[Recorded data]
══════════════════════════════

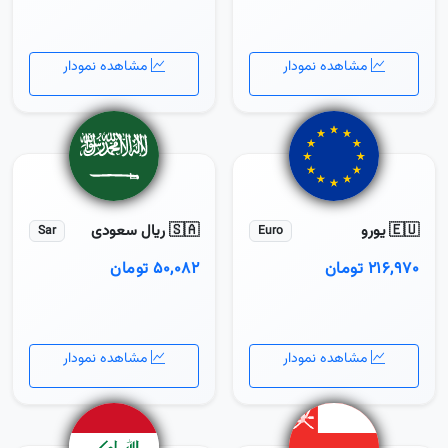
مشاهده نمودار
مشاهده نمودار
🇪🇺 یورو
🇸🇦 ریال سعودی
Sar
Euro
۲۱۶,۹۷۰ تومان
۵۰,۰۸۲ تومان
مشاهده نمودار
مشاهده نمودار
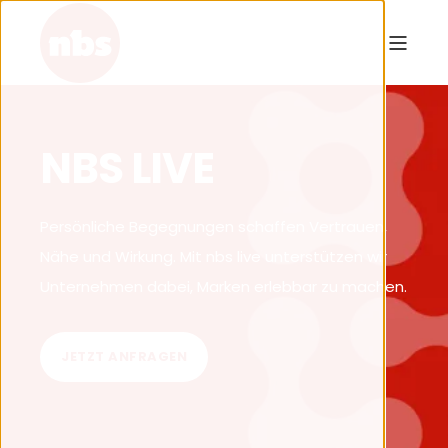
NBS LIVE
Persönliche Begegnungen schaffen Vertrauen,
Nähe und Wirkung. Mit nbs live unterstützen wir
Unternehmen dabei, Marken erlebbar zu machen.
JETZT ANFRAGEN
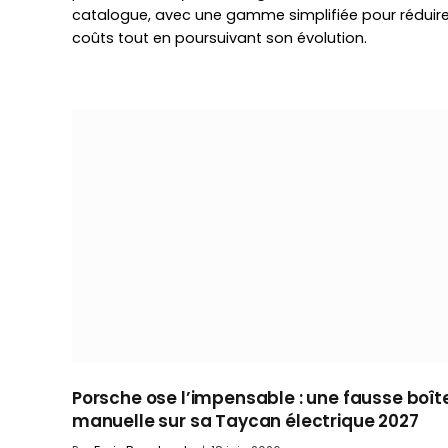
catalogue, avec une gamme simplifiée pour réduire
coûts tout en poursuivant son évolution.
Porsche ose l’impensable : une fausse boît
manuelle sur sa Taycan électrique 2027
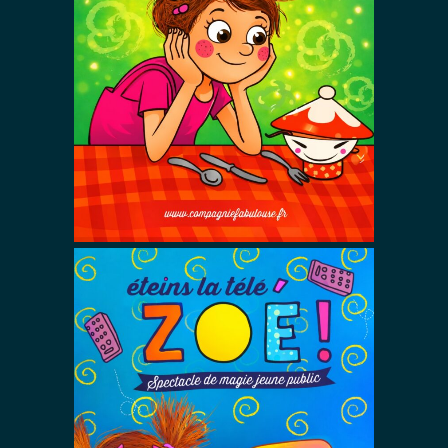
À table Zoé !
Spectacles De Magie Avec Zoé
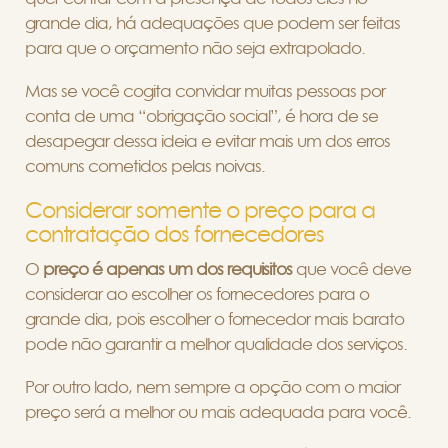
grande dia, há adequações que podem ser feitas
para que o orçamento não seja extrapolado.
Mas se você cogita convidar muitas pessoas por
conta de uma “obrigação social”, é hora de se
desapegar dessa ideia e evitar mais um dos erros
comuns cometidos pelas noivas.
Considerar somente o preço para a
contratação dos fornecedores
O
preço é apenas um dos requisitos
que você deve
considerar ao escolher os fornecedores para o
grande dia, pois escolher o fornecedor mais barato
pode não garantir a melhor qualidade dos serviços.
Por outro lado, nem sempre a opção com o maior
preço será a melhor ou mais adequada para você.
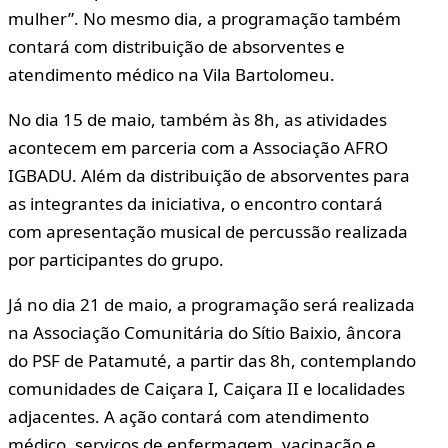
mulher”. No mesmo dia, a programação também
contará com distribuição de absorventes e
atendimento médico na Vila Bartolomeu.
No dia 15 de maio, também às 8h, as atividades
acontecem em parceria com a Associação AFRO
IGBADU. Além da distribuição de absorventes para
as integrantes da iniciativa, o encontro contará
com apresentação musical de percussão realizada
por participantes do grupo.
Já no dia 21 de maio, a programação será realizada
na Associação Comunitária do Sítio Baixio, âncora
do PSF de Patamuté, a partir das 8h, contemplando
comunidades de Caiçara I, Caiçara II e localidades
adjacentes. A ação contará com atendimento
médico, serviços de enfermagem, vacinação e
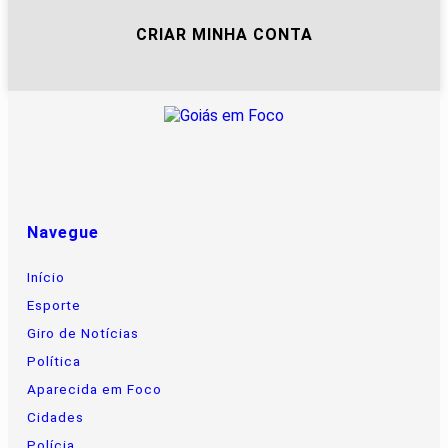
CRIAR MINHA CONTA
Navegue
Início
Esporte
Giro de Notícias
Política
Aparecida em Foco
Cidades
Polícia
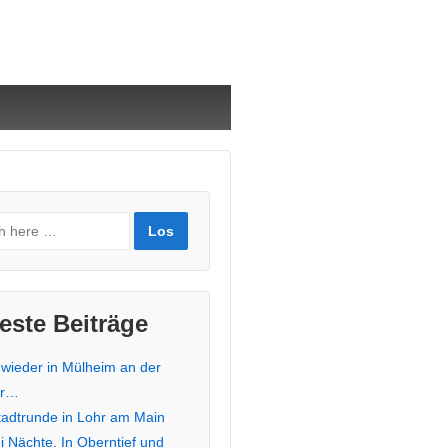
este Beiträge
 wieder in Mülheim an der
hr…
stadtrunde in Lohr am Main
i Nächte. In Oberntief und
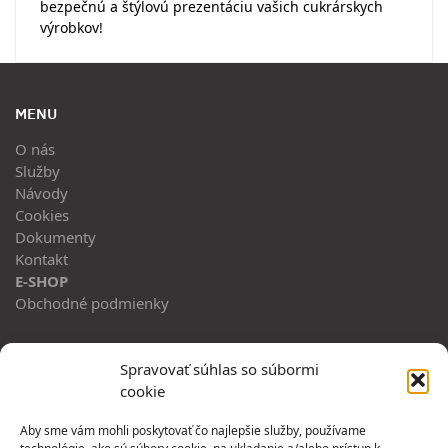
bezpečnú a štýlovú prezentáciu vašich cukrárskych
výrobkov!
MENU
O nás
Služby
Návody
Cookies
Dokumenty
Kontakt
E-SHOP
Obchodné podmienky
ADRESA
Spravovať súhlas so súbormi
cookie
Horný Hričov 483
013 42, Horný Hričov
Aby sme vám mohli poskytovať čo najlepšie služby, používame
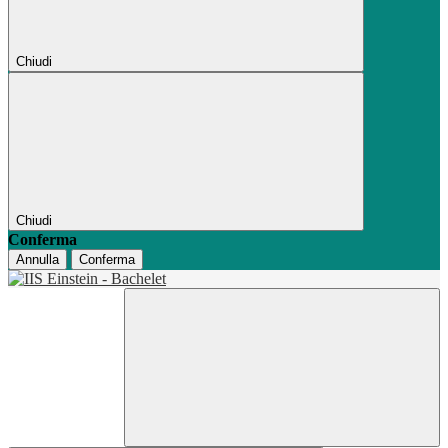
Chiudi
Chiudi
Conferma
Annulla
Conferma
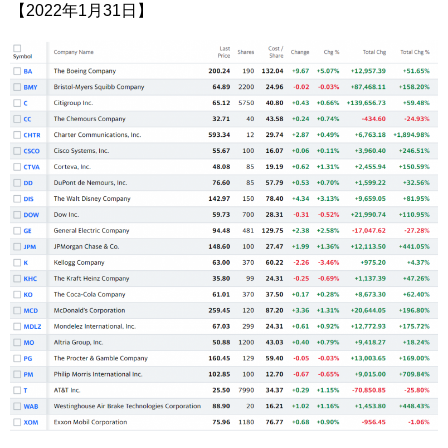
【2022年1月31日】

══════════════════════════════

[Problem to solve]:
Repeat the lines above exactly, beginning with the one containing "Persönliche Begegnungen schaffen" and finishing with the one containing "pode não garantir". No pictures belong in the copy.

[Reply to the task]:
Persönliche Begegnungen schaffen Vertrauen,
Nähe und Wirkung. Mit nbs live unterstützen wir
Unternehmen dabei, Marken erlebbar zu machen.
JETZT ANFRAGEN
catalogue, avec une gamme simplifiée pour réduire
coûts tout en poursuivant son évolution.
Porsche ose l’impensable : une fausse boît
manuelle sur sa Taycan électrique 2027
À table Zoé !
Spectacles De Magie Avec Zoé
grande dia, há adequações que podem ser feitas
para que o orçamento não seja extrapolado.
Mas se você cogita convidar muitas pessoas por
conta de uma “obrigação social”, é hora de se
desapegar dessa ideia e evitar mais um dos erros
comuns cometidos pelas noivas.
Considerar somente o preço para a
contratação dos fornecedores
O
preço é apenas um dos requisitos
que você deve
considerar ao escolher os fornecedores para o
grande dia, pois escolher o fornecedor mais barato
pode não garantir a melhor qualidade dos serviços.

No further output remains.